Data items.
· · · ·

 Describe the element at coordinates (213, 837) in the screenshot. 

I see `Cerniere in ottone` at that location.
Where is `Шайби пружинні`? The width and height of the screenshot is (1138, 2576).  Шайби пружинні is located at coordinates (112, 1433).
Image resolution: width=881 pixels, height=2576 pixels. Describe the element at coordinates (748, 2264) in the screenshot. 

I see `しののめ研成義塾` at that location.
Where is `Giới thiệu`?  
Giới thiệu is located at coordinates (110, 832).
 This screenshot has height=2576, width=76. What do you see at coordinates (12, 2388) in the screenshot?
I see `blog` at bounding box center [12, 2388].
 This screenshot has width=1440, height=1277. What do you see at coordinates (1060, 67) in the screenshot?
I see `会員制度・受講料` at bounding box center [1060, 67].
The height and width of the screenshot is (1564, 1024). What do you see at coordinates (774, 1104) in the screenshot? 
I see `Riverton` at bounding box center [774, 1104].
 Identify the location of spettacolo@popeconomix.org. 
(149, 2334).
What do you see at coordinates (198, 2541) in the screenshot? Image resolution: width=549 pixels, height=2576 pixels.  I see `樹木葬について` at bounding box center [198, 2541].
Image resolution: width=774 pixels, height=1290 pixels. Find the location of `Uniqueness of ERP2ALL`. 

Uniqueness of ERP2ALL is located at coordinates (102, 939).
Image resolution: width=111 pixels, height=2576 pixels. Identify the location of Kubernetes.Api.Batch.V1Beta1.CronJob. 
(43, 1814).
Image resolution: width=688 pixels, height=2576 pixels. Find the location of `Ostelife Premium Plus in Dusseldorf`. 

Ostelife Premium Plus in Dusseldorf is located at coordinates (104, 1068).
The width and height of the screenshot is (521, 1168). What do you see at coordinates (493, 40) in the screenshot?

· · · ·

EXERCISE DIRECTIONS. Write out the lines above exactly, but only from the one containing "Image resolution: width=111" through the last one.

OUTPUT.
Image resolution: width=111 pixels, height=2576 pixels. Identify the location of Kubernetes.Api.Batch.V1Beta1.CronJob. 
(43, 1814).
Image resolution: width=688 pixels, height=2576 pixels. Find the location of `Ostelife Premium Plus in Dusseldorf`. 

Ostelife Premium Plus in Dusseldorf is located at coordinates (104, 1068).
The width and height of the screenshot is (521, 1168). What do you see at coordinates (493, 40) in the screenshot?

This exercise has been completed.